GOAL OF THE EXERCISE:
Scan the entries below for the word "button" and copy every line in which it occurs.

────────────────────

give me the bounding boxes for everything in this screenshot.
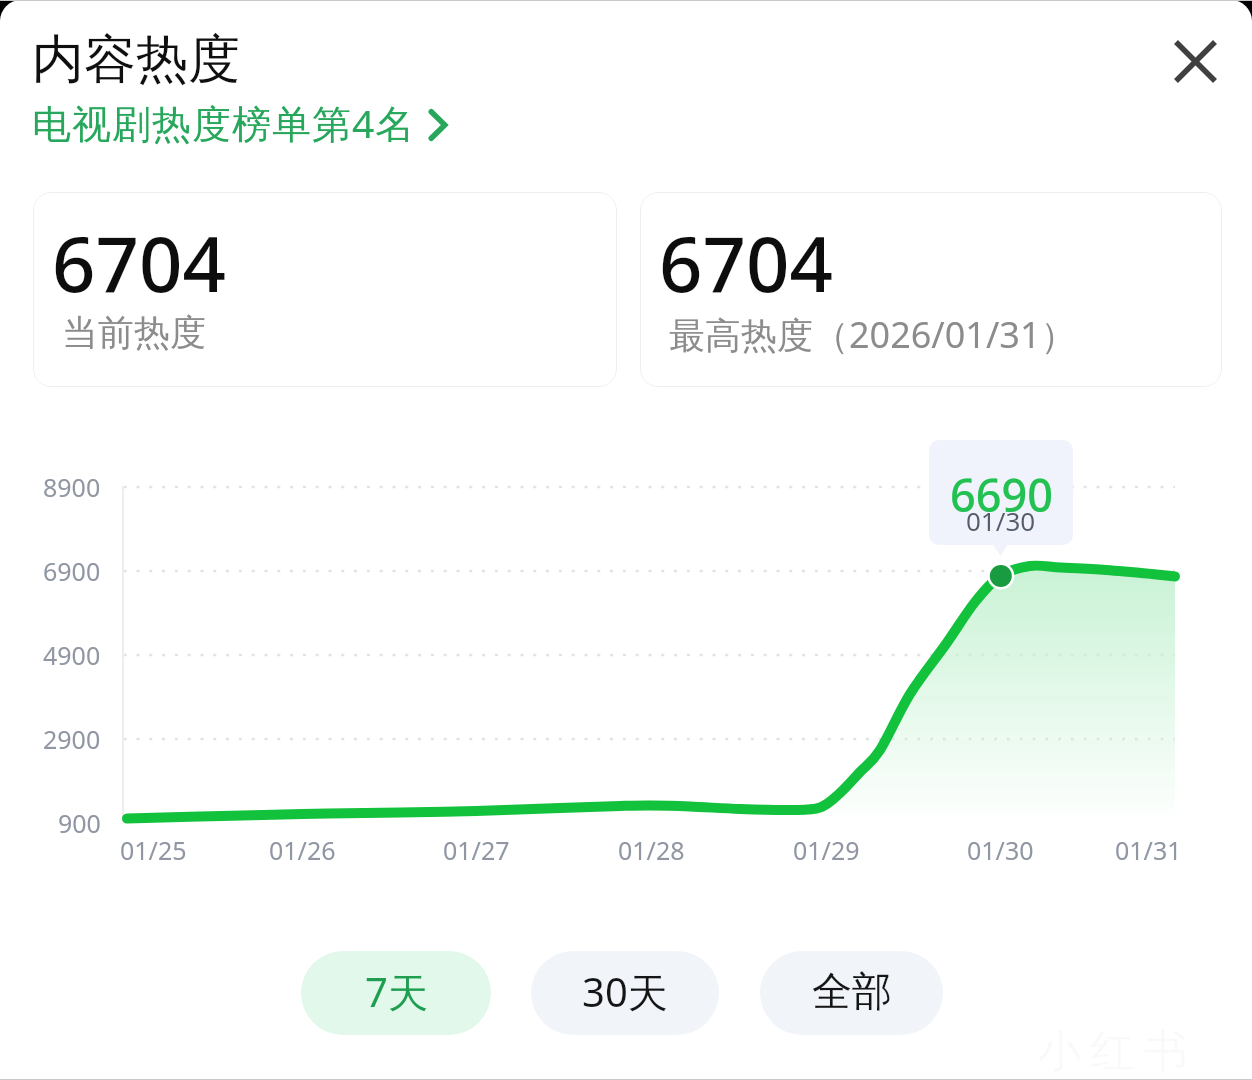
button[interactable]: 7天	[301, 951, 491, 1035]
staticText: 6900	[43, 554, 101, 588]
button[interactable]: 6704	[640, 192, 1222, 387]
staticText: 01/27	[443, 833, 510, 867]
button[interactable]: 30天	[531, 951, 719, 1035]
staticText: 最高热度（2026/01/31）	[669, 310, 1077, 359]
button[interactable]: 6704	[33, 192, 617, 387]
staticText: 2900	[43, 722, 101, 756]
staticText: 全部	[812, 966, 892, 1016]
staticText: 01/26	[269, 833, 336, 867]
staticText: 电视剧热度榜单第4名	[32, 96, 416, 149]
staticText: 4900	[43, 638, 101, 672]
staticText: 01/28	[618, 833, 685, 867]
staticText: 30天	[582, 964, 668, 1019]
button[interactable]: 全部	[760, 951, 943, 1035]
staticText: 7天	[365, 964, 428, 1019]
staticText: 01/29	[793, 833, 860, 867]
staticText: 6690	[950, 464, 1053, 525]
staticText: 8900	[43, 470, 101, 504]
staticText: 01/30	[967, 833, 1034, 867]
staticText: 01/30	[966, 503, 1036, 538]
staticText: 6704	[659, 211, 833, 315]
button[interactable]: Close	[1155, 21, 1235, 101]
staticText: 当前热度	[62, 310, 206, 355]
staticText: 900	[58, 806, 101, 840]
button[interactable]: 电视剧热度榜单第4名	[32, 96, 450, 149]
staticText: 内容热度	[32, 27, 240, 93]
staticText: 6704	[52, 211, 226, 315]
staticText: 01/25	[120, 833, 187, 867]
staticText: 01/31	[1115, 833, 1182, 867]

────────────────────

EXERCISE RESULT:
button[interactable]: 7天	[301, 951, 491, 1035]
button[interactable]: 6704	[640, 192, 1222, 387]
button[interactable]: 30天	[531, 951, 719, 1035]
button[interactable]: 6704	[33, 192, 617, 387]
button[interactable]: 全部	[760, 951, 943, 1035]
button[interactable]: Close	[1155, 21, 1235, 101]
button[interactable]: 电视剧热度榜单第4名	[32, 96, 450, 149]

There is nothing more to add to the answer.